◆ **TASK BRIEF**: Look over the entries and say how many lines include the word "婚姻伤感文案". Only the number, please.

◆ **MATERIAL TO PROCESS**:
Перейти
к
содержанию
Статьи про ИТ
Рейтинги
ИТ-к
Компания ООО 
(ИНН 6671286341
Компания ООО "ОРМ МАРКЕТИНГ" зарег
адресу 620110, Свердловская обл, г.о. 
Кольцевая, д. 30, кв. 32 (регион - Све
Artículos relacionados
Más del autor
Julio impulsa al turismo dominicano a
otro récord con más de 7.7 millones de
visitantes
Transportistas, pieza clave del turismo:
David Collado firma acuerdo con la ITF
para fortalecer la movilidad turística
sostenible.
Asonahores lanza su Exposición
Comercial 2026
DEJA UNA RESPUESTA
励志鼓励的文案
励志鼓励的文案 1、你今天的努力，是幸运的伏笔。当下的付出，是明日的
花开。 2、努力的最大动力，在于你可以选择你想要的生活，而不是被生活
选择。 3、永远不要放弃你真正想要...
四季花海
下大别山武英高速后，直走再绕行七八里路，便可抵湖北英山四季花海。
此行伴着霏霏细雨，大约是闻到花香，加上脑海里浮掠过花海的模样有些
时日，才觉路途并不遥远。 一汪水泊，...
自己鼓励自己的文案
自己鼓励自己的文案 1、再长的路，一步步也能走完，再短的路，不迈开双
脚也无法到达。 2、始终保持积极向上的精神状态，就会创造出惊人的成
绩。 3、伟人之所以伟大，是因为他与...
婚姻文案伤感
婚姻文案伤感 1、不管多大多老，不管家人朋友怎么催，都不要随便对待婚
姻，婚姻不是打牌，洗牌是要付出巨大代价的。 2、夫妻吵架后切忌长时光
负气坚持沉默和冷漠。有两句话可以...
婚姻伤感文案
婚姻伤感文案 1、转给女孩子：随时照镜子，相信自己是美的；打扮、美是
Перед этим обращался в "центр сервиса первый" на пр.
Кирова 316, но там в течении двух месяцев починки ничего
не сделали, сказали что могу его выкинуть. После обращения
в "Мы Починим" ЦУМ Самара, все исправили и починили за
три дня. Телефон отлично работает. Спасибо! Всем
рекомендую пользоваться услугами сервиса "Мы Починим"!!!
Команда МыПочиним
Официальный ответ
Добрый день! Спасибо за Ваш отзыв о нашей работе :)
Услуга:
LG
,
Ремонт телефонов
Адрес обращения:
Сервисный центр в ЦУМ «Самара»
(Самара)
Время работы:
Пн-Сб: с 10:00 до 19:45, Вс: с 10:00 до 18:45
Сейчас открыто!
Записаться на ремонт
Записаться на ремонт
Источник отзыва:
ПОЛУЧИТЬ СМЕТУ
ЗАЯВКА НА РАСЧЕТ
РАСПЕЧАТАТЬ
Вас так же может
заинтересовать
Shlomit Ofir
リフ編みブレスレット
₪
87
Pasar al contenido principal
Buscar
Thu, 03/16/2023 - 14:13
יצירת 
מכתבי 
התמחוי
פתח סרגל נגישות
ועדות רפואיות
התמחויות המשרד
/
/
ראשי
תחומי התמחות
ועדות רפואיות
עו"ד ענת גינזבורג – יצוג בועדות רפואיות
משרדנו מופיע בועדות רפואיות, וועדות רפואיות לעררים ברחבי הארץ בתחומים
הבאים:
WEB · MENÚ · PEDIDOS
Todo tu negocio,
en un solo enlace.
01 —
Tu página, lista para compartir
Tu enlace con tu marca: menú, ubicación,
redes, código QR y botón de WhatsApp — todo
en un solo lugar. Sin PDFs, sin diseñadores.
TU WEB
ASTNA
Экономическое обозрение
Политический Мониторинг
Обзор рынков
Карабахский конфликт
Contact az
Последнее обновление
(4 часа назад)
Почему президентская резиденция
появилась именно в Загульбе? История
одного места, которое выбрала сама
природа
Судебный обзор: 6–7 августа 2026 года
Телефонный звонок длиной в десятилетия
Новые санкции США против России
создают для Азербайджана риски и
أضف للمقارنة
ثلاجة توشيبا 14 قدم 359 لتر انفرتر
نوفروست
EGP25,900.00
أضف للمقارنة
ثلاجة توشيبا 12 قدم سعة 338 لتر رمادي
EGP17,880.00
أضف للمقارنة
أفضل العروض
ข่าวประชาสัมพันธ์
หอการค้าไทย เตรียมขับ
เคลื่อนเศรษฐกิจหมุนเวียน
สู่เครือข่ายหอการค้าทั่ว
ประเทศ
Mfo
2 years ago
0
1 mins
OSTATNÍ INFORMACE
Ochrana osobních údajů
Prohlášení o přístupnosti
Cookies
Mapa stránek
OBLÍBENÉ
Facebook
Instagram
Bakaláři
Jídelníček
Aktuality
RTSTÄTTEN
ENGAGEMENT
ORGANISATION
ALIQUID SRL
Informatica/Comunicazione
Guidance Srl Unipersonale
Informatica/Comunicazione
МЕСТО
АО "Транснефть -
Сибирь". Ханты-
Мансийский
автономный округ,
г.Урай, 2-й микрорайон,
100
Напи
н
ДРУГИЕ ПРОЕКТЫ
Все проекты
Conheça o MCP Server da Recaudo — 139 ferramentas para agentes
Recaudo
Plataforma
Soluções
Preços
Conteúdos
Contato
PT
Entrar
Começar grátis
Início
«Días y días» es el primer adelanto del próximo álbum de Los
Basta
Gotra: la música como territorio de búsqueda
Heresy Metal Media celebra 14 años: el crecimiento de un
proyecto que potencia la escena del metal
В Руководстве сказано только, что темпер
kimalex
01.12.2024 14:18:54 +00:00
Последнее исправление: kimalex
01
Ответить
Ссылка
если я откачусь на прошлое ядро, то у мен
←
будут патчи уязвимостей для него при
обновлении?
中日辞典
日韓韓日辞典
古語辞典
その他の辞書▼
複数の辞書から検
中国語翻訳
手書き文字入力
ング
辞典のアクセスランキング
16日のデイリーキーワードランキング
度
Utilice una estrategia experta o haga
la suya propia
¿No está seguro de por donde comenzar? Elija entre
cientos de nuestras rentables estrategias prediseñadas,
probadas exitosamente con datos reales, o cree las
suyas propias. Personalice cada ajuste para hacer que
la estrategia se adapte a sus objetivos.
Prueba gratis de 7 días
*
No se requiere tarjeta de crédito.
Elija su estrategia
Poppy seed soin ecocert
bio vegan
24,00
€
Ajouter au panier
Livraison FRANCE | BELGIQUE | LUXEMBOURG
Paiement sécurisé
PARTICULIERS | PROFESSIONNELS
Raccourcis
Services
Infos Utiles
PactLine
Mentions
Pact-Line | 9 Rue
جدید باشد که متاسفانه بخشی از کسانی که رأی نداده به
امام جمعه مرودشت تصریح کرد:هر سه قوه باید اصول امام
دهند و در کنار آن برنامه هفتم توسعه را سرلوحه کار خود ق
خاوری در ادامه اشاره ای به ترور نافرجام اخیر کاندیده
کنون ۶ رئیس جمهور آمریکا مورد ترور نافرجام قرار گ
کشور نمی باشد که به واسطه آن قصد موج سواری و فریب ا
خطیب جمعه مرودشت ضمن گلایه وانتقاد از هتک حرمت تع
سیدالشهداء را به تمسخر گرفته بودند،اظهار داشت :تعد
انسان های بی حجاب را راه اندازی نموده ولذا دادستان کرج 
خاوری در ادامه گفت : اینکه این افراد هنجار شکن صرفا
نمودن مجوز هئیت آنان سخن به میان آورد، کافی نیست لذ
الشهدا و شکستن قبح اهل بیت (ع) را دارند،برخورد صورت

◆ **TASK RESULT**: 2